Excerpted records:
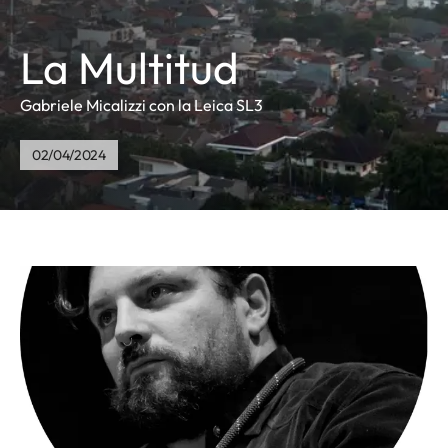
La Multitud
Gabriele Micalizzi con la Leica SL3
02/04/2024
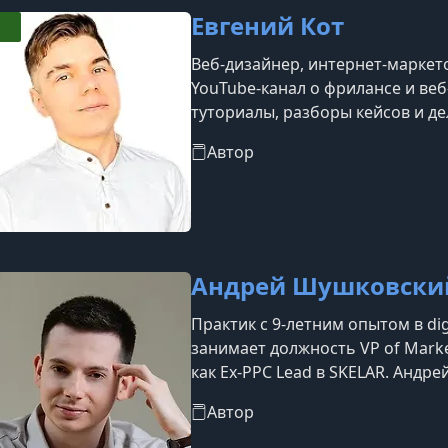
Евгений Кот
Веб-дизайнер, интернет-маркет
YouTube-канал о фрилансе и веб
туториалы, разборы кейсов и д
создании сайтов и настройке р
Автор
Андрей Шушковски
Практик с 9-летним опытом в di
занимает должность VP of Marke
как Ex-PPC Lead в SKELAR. Андр
Google (LCS support) и ведет пр
Автор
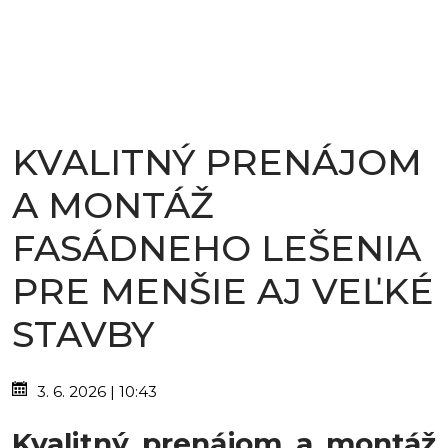
KVALITNÝ PRENÁJOM
A MONTÁŽ
FASÁDNEHO LEŠENIA
PRE MENŠIE AJ VEĽKÉ
STAVBY
3. 6. 2026 | 10:43
Kvalitný prenájom a montáž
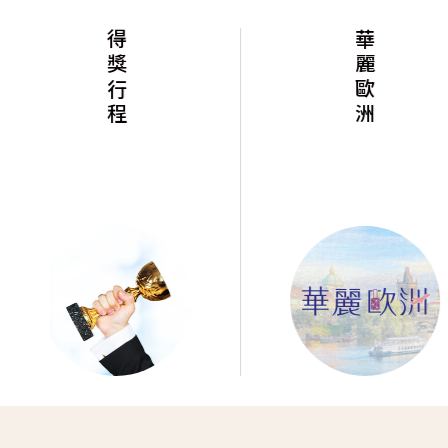
華麗歐洲
華麗美洲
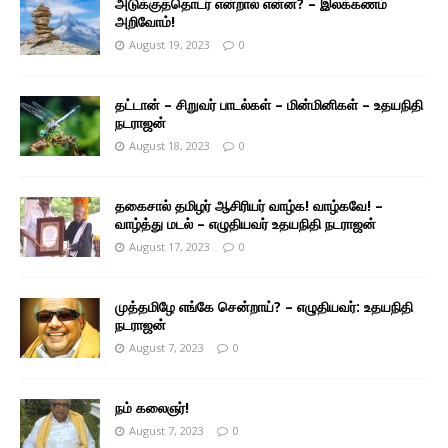
அடுக்குத்தொடர் என்றால் என்ன? – இலக்கணம்
அறிவோம்!
August 19, 2023
0
தட்டான் – சிறுவர் பாடல்கள் – மின்மினிகள் – உதயநிதி
நடராஜன்
August 18, 2023
0
தகைசால் தமிழர் ஆசிரியர் வாழ்க! வாழ்கவே! –
வாழ்த்து மடல் – எழுதியவர் உதயநிதி நடராஜன்
August 17, 2023
0
முத்தமிழே எங்கே சென்றாய்? – எழுதியவர்: உதயநிதி
நடராஜன்
August 7, 2023
0
நம் கலைஞர்!
August 7, 2023
0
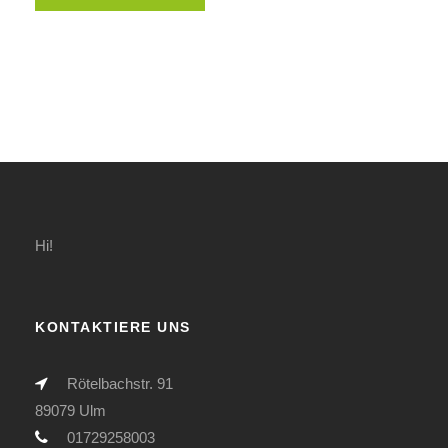
Hi!
KONTAKTIERE UNS
Rötelbachstr. 91
89079 Ulm
01729258003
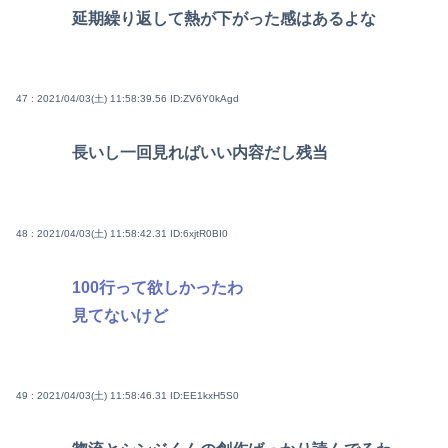
延期繰り返して熱が下がった感はあるよな
47 : 2021/04/03(土) 11:58:39.56
ID:ZV6Y0kAgd
長いし一回見ればいい内容だし残当
48 : 2021/04/03(土) 11:58:42.31
ID:6xjtR0BI0
100行って欲しかったわ
見てないけど
49 : 2021/04/03(土) 11:58:46.31
ID:EE1kxH5S0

Required work:
Without including the pictures, copy all of the data exactly.

Response to the task:
La Multitud
Gabriele Micalizzi con la Leica SL3
02/04/2024
Евгений Кот
Веб-дизайнер, интернет-маркет
YouTube-канал о фрилансе и веб
туториалы, разборы кейсов и д
создании сайтов и настройке р
Автор
Андрей Шушковски
Практик с 9-летним опытом в di
занимает должность VP of Marke
как Ex-PPC Lead в SKELAR. Андр
Google (LCS support) и ведет пр
Автор
KVALITNÝ PRENÁJOM
A MONTÁŽ
FASÁDNEHO LEŠENIA
PRE MENŠIE AJ VEĽKÉ
STAVBY
3. 6. 2026 | 10:43
Kvalitný prenájom a montáž
華麗歐洲
華麗美洲
அடுக்குத்தொடர் என்றால் என்ன? – இலக்கணம்
அறிவோம்!
August 19, 2023
0
தட்டான் – சிறுவர் பாடல்கள் – மின்மினிகள் – உதயநிதி
நடராஜன்
August 18, 2023
0
தகைசால் தமிழர் ஆசிரியர் வாழ்க! வாழ்கவே! –
வாழ்த்து மடல் – எழுதியவர் உதயநிதி நடராஜன்
August 17, 2023
0
முத்தமிழே எங்கே சென்றாய்? – எழுதியவர்: உதயநிதி
நடராஜன்
August 7, 2023
0
நம் கலைஞர்!
August 7, 2023
0
Hi!
KONTAKTIERE UNS
Rötelbachstr. 91
89079 Ulm
01729258003
延期繰り返して熱が下がった感はあるよな
47 : 2021/04/03(土) 11:58:39.56
ID:ZV6Y0kAgd
長いし一回見ればいい内容だし残当
48 : 2021/04/03(土) 11:58:42.31
ID:6xjtR0BI0
100行って欲しかったわ
見てないけど
49 : 2021/04/03(土) 11:58:46.31
ID:EE1kxH5S0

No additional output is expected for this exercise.